### WHAT IS EXPECTED
Go through the lines below and repeat each one exactly, skipping pictures.

### INFORMATION PROVIDED
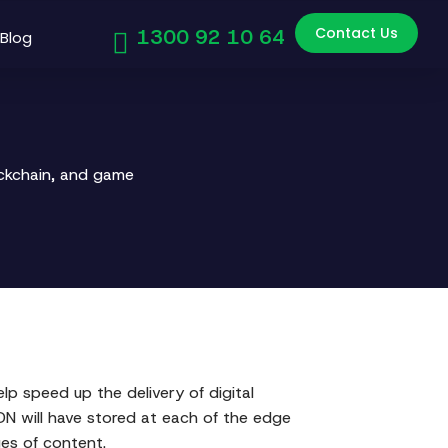
Contact Us
1300 92 10 64
Blog
ockchain, and game
elp speed up the delivery of digital
CDN will have stored at each of the edge
ges of content.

### EXERCISE RESPONSE
Contact Us
1300 92 10 64
Blog
ockchain, and game
elp speed up the delivery of digital
CDN will have stored at each of the edge
ges of content.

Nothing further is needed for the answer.